**Required action**.
Give back the exact lines of the material below from the one containing "пожилого диабетика в вашем заведении? А" through the one containing "odstranit běžným praním, můžete", and no pictures.

**Provided records**.
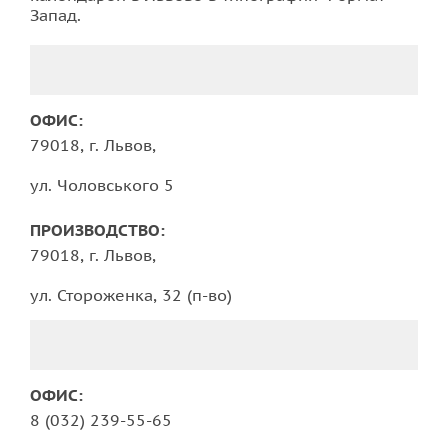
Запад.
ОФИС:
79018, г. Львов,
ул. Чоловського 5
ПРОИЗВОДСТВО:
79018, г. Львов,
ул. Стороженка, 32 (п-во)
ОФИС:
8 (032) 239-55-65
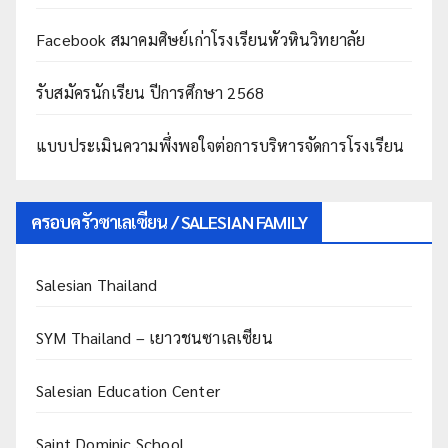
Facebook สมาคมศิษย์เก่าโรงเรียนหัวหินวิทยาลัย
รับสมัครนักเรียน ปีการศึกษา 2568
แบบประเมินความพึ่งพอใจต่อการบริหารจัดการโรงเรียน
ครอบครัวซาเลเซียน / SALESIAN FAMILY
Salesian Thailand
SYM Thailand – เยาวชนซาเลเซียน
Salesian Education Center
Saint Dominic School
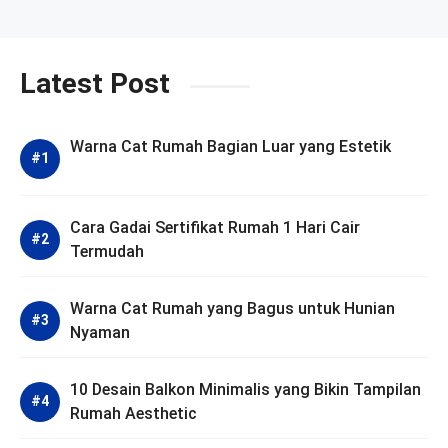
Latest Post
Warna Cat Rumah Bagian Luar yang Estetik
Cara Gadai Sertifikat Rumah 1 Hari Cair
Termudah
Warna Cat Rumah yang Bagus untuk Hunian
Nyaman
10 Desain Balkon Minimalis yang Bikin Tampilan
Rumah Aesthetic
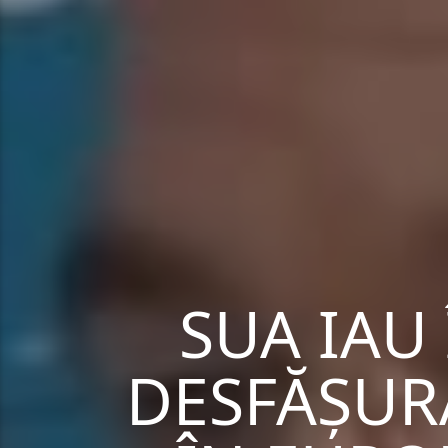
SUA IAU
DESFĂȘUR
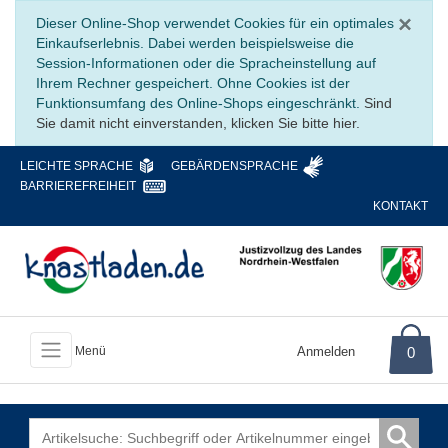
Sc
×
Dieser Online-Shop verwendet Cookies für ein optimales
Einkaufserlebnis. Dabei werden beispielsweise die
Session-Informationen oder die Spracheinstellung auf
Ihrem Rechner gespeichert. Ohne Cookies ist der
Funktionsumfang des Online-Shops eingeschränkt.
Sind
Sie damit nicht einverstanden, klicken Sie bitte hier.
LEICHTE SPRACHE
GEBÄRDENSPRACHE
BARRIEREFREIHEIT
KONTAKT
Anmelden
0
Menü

==

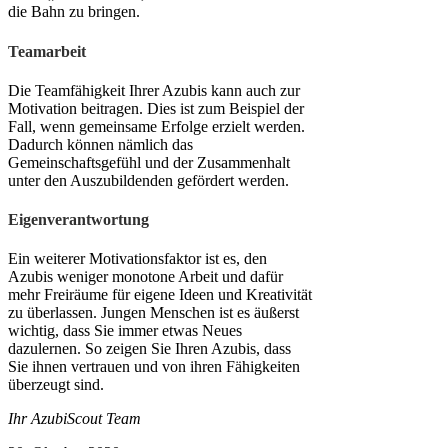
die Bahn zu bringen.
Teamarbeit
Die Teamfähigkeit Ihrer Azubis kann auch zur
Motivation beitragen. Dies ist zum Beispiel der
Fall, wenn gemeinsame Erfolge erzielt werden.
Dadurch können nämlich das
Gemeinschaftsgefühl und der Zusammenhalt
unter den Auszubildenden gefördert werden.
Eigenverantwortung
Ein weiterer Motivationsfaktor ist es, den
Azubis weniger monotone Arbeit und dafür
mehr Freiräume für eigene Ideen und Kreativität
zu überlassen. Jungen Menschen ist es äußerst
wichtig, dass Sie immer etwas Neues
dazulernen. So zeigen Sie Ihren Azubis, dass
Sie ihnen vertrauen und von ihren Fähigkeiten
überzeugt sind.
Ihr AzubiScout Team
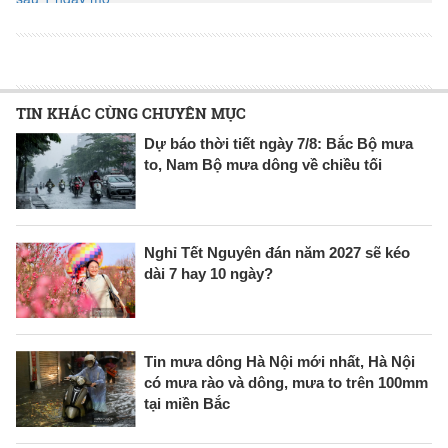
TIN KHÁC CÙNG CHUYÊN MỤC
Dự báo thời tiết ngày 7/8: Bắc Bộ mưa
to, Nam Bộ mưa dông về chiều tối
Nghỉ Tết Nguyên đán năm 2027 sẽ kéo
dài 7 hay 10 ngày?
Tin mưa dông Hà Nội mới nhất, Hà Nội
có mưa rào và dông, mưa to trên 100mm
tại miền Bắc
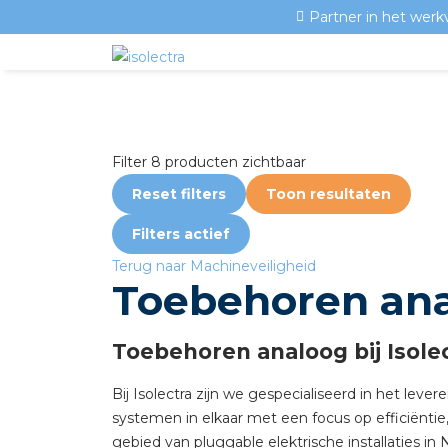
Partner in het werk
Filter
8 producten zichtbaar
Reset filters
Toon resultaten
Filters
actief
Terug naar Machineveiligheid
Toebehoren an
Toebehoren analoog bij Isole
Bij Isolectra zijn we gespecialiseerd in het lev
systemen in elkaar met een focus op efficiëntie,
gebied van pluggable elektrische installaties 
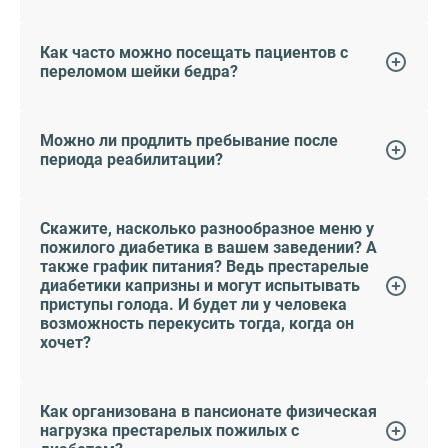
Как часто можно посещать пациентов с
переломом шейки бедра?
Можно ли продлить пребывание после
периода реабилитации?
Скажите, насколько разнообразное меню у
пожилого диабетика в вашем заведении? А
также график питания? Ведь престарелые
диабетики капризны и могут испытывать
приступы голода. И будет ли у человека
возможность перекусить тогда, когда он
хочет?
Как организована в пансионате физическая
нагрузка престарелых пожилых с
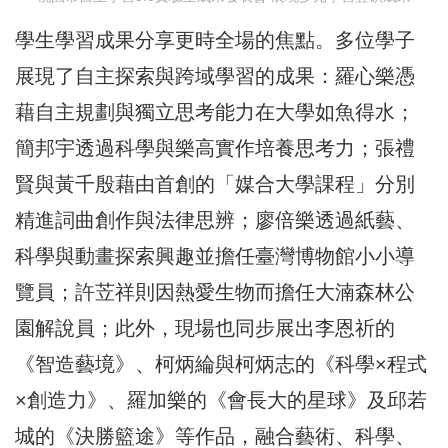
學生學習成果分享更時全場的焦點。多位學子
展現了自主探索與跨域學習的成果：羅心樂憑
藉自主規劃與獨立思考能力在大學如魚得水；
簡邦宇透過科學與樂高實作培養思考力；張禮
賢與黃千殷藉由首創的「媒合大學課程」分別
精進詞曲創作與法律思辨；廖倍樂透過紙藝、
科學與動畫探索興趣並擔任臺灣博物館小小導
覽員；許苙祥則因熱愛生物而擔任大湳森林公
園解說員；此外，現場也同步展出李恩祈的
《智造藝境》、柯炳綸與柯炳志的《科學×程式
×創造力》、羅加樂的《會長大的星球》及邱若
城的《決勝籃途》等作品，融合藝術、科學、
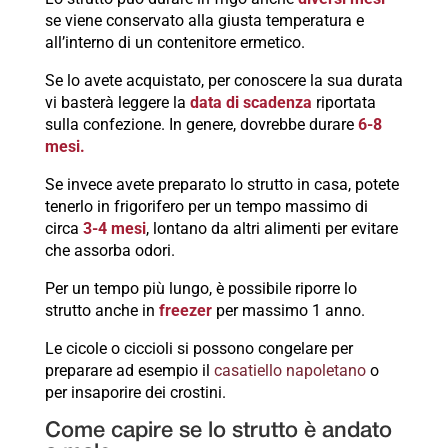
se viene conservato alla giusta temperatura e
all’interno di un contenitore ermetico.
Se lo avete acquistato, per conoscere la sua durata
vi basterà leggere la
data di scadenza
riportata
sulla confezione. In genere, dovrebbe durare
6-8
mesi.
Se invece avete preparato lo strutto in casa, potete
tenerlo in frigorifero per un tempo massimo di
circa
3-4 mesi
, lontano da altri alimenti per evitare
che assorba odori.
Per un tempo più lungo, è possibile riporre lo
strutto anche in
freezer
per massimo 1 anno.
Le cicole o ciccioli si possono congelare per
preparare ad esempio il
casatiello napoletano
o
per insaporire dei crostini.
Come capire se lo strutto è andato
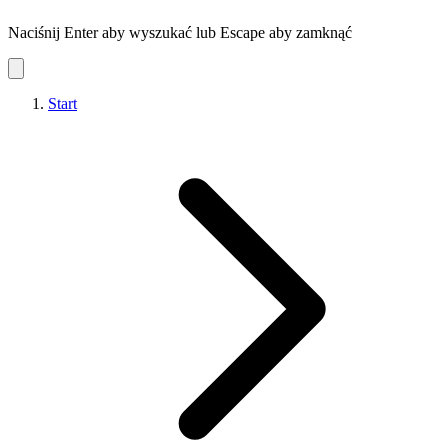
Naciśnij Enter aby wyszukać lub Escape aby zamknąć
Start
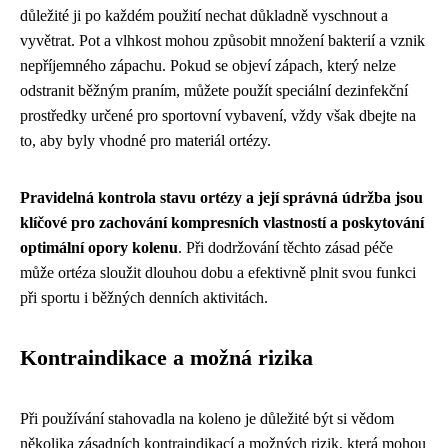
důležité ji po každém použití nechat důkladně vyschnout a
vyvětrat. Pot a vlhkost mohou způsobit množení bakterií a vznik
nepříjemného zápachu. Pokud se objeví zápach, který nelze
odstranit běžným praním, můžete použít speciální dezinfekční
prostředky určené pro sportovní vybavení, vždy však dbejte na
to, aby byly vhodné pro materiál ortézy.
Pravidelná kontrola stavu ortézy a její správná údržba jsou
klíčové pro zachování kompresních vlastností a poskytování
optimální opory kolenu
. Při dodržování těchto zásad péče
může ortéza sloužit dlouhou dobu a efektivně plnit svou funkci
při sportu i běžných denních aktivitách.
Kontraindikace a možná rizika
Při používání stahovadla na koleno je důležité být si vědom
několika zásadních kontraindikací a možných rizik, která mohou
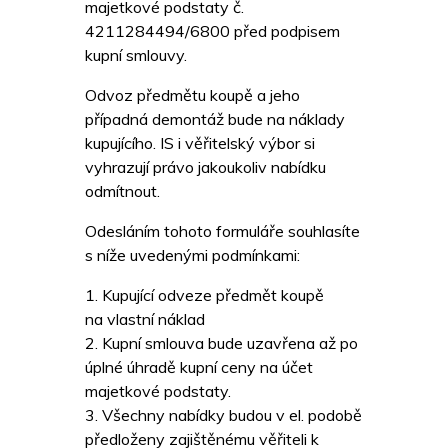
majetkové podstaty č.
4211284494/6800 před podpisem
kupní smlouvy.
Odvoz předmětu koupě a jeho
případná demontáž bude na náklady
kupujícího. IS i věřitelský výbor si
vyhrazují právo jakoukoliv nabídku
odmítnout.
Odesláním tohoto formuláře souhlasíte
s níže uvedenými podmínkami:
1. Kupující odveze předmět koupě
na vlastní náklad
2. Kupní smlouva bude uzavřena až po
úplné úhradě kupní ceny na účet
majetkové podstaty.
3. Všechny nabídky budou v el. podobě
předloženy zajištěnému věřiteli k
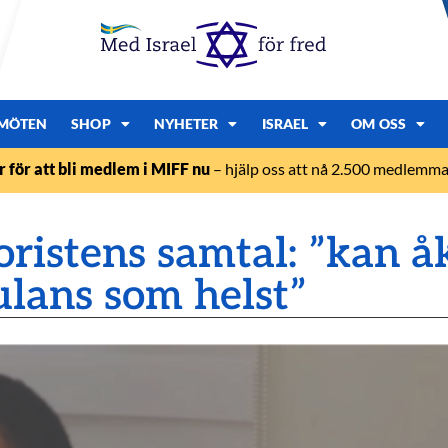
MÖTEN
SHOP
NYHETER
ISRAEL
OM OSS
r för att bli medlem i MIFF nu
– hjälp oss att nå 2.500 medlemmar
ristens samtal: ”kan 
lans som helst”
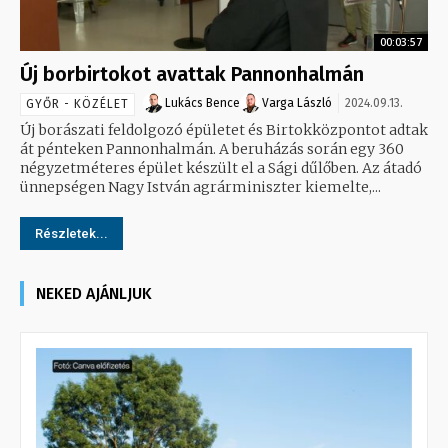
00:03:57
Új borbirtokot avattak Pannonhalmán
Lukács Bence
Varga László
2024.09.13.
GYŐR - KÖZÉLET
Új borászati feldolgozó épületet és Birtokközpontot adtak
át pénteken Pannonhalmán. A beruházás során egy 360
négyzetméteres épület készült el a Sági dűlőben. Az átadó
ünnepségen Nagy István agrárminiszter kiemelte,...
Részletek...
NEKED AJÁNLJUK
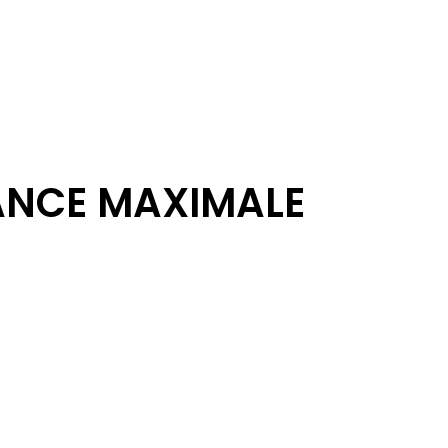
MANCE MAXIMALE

**Reply to the exercise**.
пожилого диабетика в вашем заведении? А
также график питания? Ведь престарелые
диабетики капризны и могут испытывать
приступы голода. И будет ли у человека
возможность перекусить тогда, когда он
хочет?
Как организована в пансионате физическая
нагрузка престарелых пожилых с
學生學習成果分享更時全場的焦點。多位學子
展現了自主探索與跨域學習的成果：羅心樂憑
藉自主規劃與獨立思考能力在大學如魚得水；
簡邦宇透過科學與樂高實作培養思考力；張禮
賢與黃千殷藉由首創的「媒合大學課程」分別
精進詞曲創作與法律思辨；廖倍樂透過紙藝、
科學與動畫探索興趣並擔任臺灣博物館小小導
覽員；許苙祥則因熱愛生物而擔任大湳森林公
園解說員；此外，現場也同步展出李恩祈的
《智造藝境》、柯炳綸與柯炳志的《科學×程式
×創造力》、羅加樂的《會長大的星球》及邱若
城的《決勝籃途》等作品，融合藝術、科學、
se viene conservato alla giusta temperatura e
all’interno di un contenitore ermetico.
Se lo avete acquistato, per conoscere la sua durata
vi basterà leggere la
data di scadenza
riportata
sulla confezione. In genere, dovrebbe durare
6-8
mesi.
Se invece avete preparato lo strutto in casa, potete
tenerlo in frigorifero per un tempo massimo di
circa
3-4 mesi
, lontano da altri alimenti per evitare
che assorba odori.
Per un tempo più lungo, è possibile riporre lo
strutto anche in
freezer
per massimo 1 anno.
Le cicole o ciccioli si possono congelare per
preparare ad esempio il
casatiello napoletano
o
per insaporire dei crostini.
Come capire se lo strutto è andato
Naciśnij Enter aby wyszukać lub Escape aby zamknąć
Start
důležité ji po každém použití nechat důkladně vyschnout a
vyvětrat. Pot a vlhkost mohou způsobit množení bakterií a vznik
nepříjemného zápachu. Pokud se objeví zápach, který nelze
odstranit běžným praním, můžete použít speciální dezinfekční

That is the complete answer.